If you're shooting yourself and can't avoid swapping a smaller face onto a larger one then make sure to get background plates so that you can place the background back over the original face and apply the swap on top of that.
The AI can and SHOULD adjust for minor differences in skin tone. The Swap will be recolored to be more like the original in these cases. However, there is a limit to this, and the further from the Swap's original skin tone the worse the results will be. My golden rule applies here: Don't make the AI do any more than it has to. Try to keep the skin tones similar. Multiple sources with varied lighting will be more helpful for the AI to learn how to change the skin tone.
If you're changing skin tone I think it's very important to leave Color Augmentation ON for this. You'll get more accurate results.
Mustaches and subtle Goatees are fine, they'll be swapped just like any other facial detail but you really need to avoid beards in general. Anything that exits the face area will only be swapped inside the face area. Even if you're training on two people with similar beards they wont line up after the swap. There is unfortunately no way around this at this time, so we highly recommend that you avoid swapping any sources with beards.
Fit training is a technique where you train your model on data that it wont see in the final swap then do a short "fit" train to with the actual video you're swapping out in order to get the best results. This technique eliminates the danger of "overtraining" and produces clearer final results. To do this, you MUST follow the advice in our first section about getting multiple sources. It's impossible to fit train from a single source of data.
An example of this: If you were going to swap Nick Cage onto Harrison Ford as Indiana Jones you'd first train on data from (for example) Star Wars and Blade Runner (and maybe a scene or two from Indiana Jones that you're not swapping, ideally a different movie).
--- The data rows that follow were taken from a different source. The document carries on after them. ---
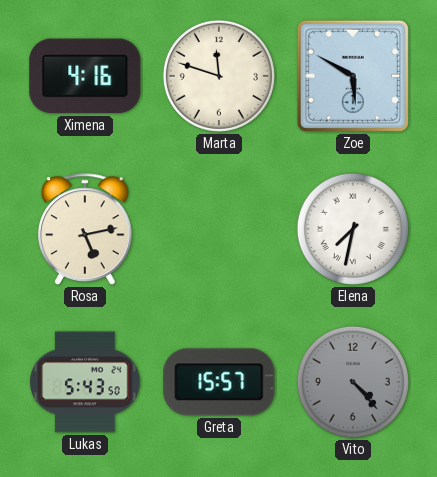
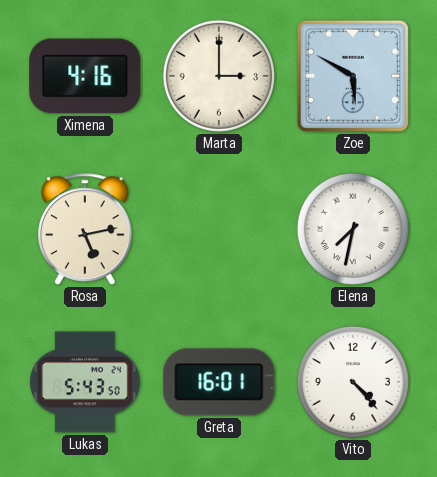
Marta: 11:48 -> 3:00
Greta: 15:57 -> 16:01
Vito dial: grey -> white
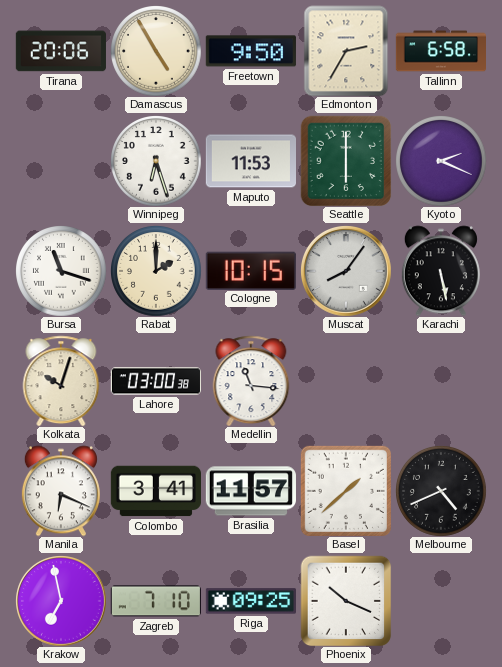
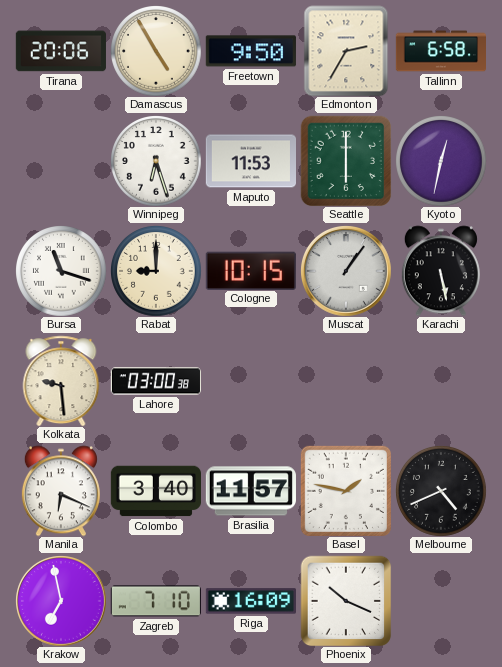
Kyoto: 2:19 -> 12:32
Rabat: 2:00 -> 9:00
Muscat: 8:06 -> 1:06
Kolkata: 10:03 -> 9:29
Medellin: 11:16 -> none
Colombo: 3:41 -> 3:40
Basel: 1:38 -> 1:47
Riga: 09:25 -> 16:09
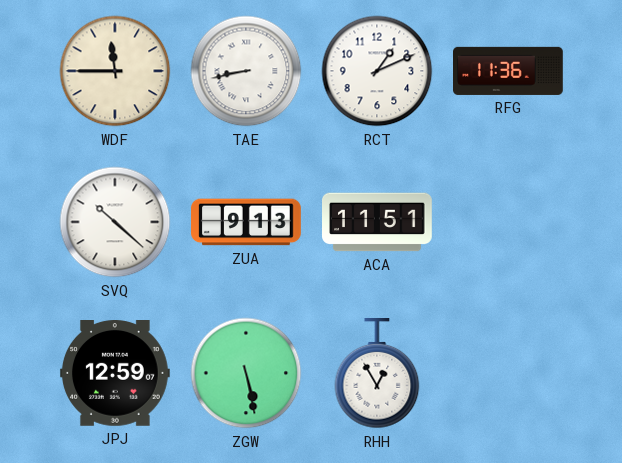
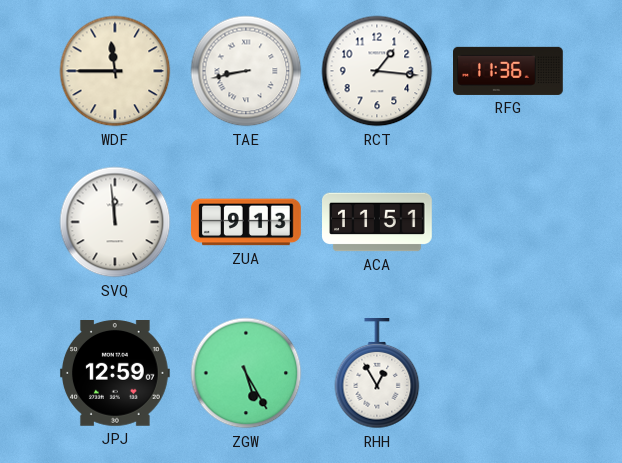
RCT: 1:11 -> 1:16
SVQ: 10:22 -> 11:59
ZGW: 5:28 -> 5:25
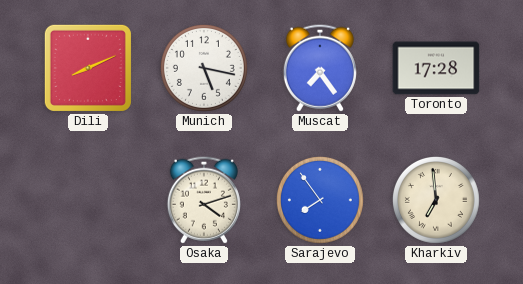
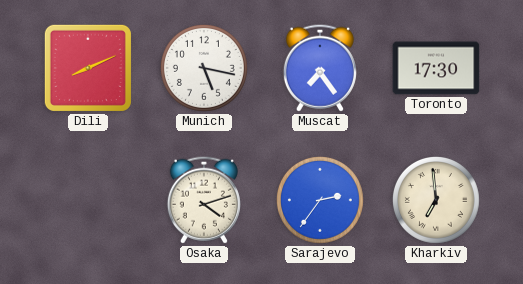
Toronto: 17:28 -> 17:30
Sarajevo: 7:54 -> 2:36
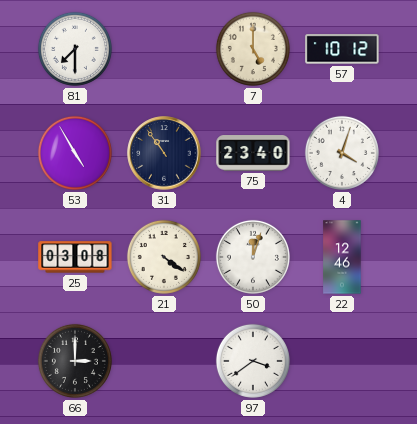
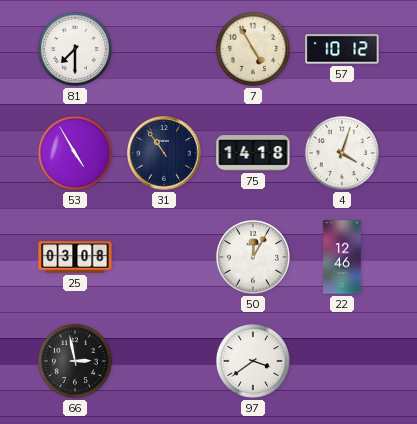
7: 5:00 -> 4:55
75: 23:40 -> 14:18
21: 4:21 -> none
50: 12:03 -> 12:05
66: 3:00 -> 2:58
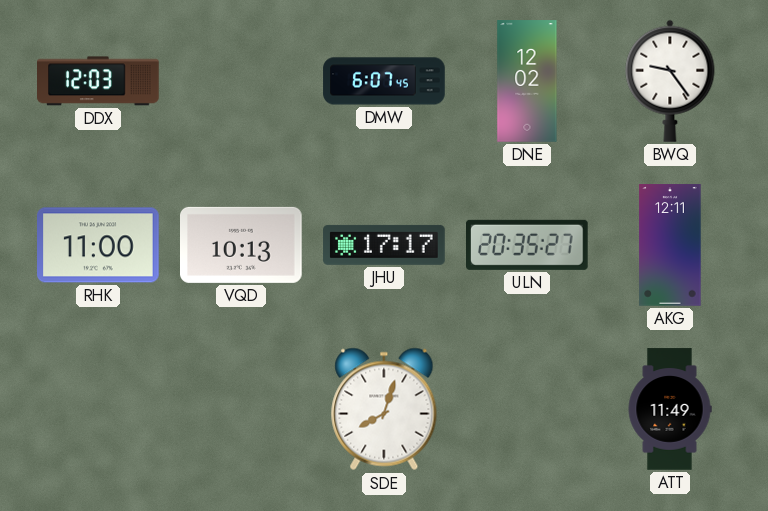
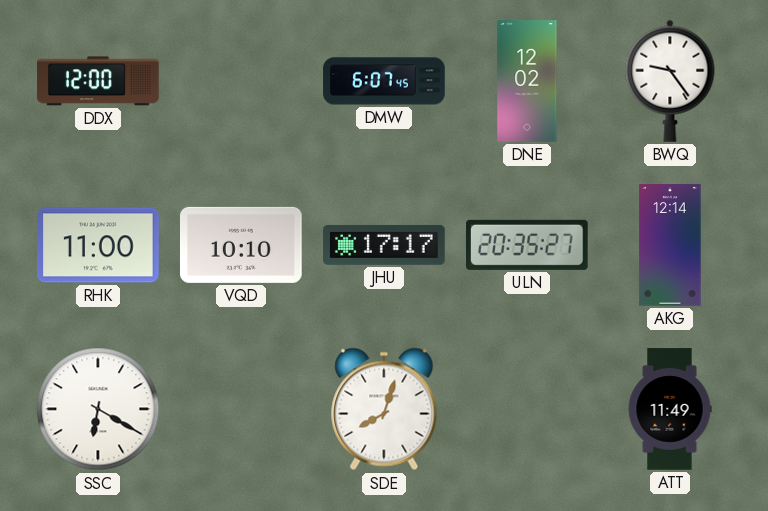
DDX: 12:03 -> 12:00
VQD: 10:13 -> 10:10
AKG: 12:11 -> 12:14
SSC: none -> 6:20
This would be done until the quality from the swap looked good then once you're happy with those results you'd stop that training and give it the actual video you're planning on swapping. This would train for a much shorter time (Less than 10% of the original training) and should learn the subtleties of the new scene. Changing the Swap data for Fit training is not required but recommended to avoid the same overtraining problems.
This works even for a reused model where you have the same Original and Swap faces, since you can do multiple sessions of fit training on a model for different scenes. If you decide to do this, I recommend keeping backups before each fit training so that you can use the model that learned the swap best.
You may have heard of Pretraining or reusing the same model for different faces proposed by other users, unfortunately doing what they say will only give worse results than a properly trained model. The benefits of pretraining or reusing a model is that it can improve training speed of a model, but at the cost of "Identity leakage" where a face just doesn't match the Swap's face properly. How the AI works is that it continuously refines the face that it has, but it is incentivized to only ADD to the knowledge so no mater if you retrain a model that was different faces or use a pretrained model you will get odd face mixing that will taint your results and make it look more like a different person.
There is a "safe" way to do pretraining/model reuse that avoids this particular drawback, unfortunately it requires a significant effort to get it working properly. To do this, you want to start a new model that matches the pretrained model, then replace the Encoder with the pretrained encoder. Unfortunately, this is not a perfect solution and will still take longer than a full pretrained model, but it does prevent the identity leakage situation.